San Marco in LamisFG):Otto anni dopo la strage Don Ciotti richiama all’impegno per la verità e la giustizia
San Marco in Lamis (Foggia), 9 agosto 2025 – “La speranza ha bisogno del nostro impegno e responsabilità. Allora questa fame di giustizia e verità deve accompagnarci sempre.”
Con parole dense di significato, don Luigi Ciotti, fondatore di Libera e del Gruppo Abele, è intervenuto questa mattina a San Marco in Lamis, in occasione dell’ottavo anniversario della strage mafiosa che, il 9 agosto 2017, sconvolse il Gargano e l’intero Paese.
Quel giorno persero la vita Luigi e Aurelio Luciani, due fratelli agricoltori del posto, uccisi brutalmente perché testimoni inconsapevoli di un agguato di mafia. L’obiettivo dei sicari era il boss Mario Luciano Romito, accompagnato dal cognato Matteo De Palma. I Luciani si trovarono lì per caso, nel momento sbagliato, pagando con la vita la sola colpa di aver visto troppo.
Don Ciotti ha ricordato le vittime, ma soprattutto ha rivolto un accorato appello alla collettività: “La vicinanza ai familiari non può esaurirsi in un momento di commozione. Deve tradursi in impegno quotidiano. Il cambiamento richiede il contributo di ciascuno di noi.”
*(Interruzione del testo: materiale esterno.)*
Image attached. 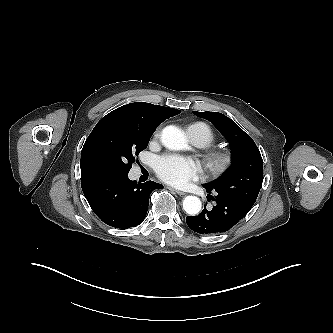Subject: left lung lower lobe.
I'll list each match as a JSON object with an SVG mask.
<instances>
[{
  "label": "left lung lower lobe",
  "mask_w": 333,
  "mask_h": 333,
  "mask_svg": "<svg viewBox=\"0 0 333 333\" xmlns=\"http://www.w3.org/2000/svg\"><path fill=\"white\" fill-rule=\"evenodd\" d=\"M202 186L209 194L216 192L215 197L208 195L216 204L210 211L204 208L199 215L186 217L187 225L197 233L213 235L226 232L245 217L254 205L243 198L212 190L206 184Z\"/></svg>",
  "instance_id": "1"
}]
</instances>
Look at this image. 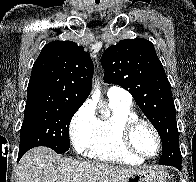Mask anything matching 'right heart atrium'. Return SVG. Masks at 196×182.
Wrapping results in <instances>:
<instances>
[{
	"label": "right heart atrium",
	"mask_w": 196,
	"mask_h": 182,
	"mask_svg": "<svg viewBox=\"0 0 196 182\" xmlns=\"http://www.w3.org/2000/svg\"><path fill=\"white\" fill-rule=\"evenodd\" d=\"M97 118L91 103L83 104L72 117L70 136L78 153L88 151L96 130Z\"/></svg>",
	"instance_id": "right-heart-atrium-1"
}]
</instances>
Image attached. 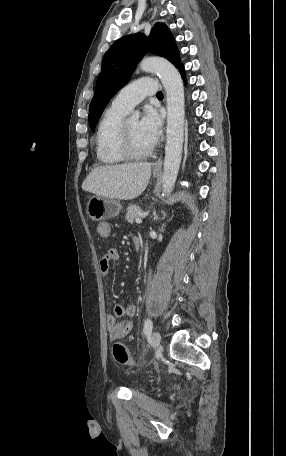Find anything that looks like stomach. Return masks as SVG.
I'll list each match as a JSON object with an SVG mask.
<instances>
[{"mask_svg": "<svg viewBox=\"0 0 286 456\" xmlns=\"http://www.w3.org/2000/svg\"><path fill=\"white\" fill-rule=\"evenodd\" d=\"M157 176V173H154ZM122 209L120 201L116 198L93 196L87 203V214L94 221L114 218Z\"/></svg>", "mask_w": 286, "mask_h": 456, "instance_id": "1", "label": "stomach"}]
</instances>
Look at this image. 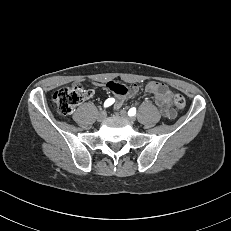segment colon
<instances>
[{
	"instance_id": "colon-1",
	"label": "colon",
	"mask_w": 231,
	"mask_h": 231,
	"mask_svg": "<svg viewBox=\"0 0 231 231\" xmlns=\"http://www.w3.org/2000/svg\"><path fill=\"white\" fill-rule=\"evenodd\" d=\"M88 93L80 84H75L59 88L53 94V100L58 112L62 115H68L88 96ZM173 102L178 109H183L186 106V100L181 94H176Z\"/></svg>"
}]
</instances>
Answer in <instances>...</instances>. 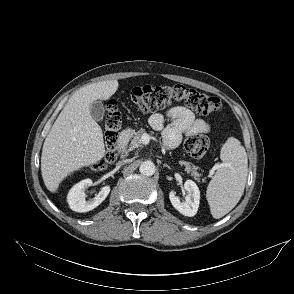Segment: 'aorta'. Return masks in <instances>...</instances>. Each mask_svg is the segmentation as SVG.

Il suo è stato un invito forte a non lasciare che la memoria diventi rituale vuoto. La memoria, ha sottolineato, deve trasformarsi in azione concreta, in scelte coraggiose, in resistenza civile.
“La speranza non nasce da sola – ha ribadito – ha bisogno della responsabilità di ognuno, della capacità di indignarsi, ma anche di trasformare quella indignazione in scelte quotidiane, in gesti di giustizia. Solo così possiamo dare senso alla memoria di Luigi e Aurelio, e di tutte le vittime innocenti delle mafie.”
Alla commemorazione erano presenti autorità locali, forze dell’ordine, studenti, familiari delle vittime e tanti cittadini. Un momento toccante e partecipato, in cui il dolore si è intrecciato con il desiderio di riscatto e di giustizia.
San Marco in Lamis, come molte realtà del Sud, porta ancora le cicatrici profonde lasciate dalla criminalità organizzata. Ma tra quelle ferite crescono anche semi di speranza, dignità e resistenza, coltivati ogni giorno da una comunità che non vuole più piegarsi al silenzio.
“Non basta condannare la mafia con le parole – ha ammonito don Ciotti –. Occorre costruire alternative di giustizia sociale, educazione, lavoro e legalità. È in questi spazi che la mafia arretra. È lì che la speranza prende forma.”
Otto anni dopo quella tragica mattina, San Marco in Lamis non dimentica. Ma soprattutto resiste. Con la forza della memoria, con la voce di chi come don Ciotti continua a farsi portavoce di giustizia, ma anche con il coraggio di chi, ogni giorno, sceglie da che parte stare: dalla parte della legalità, della libertà, dell’umanità.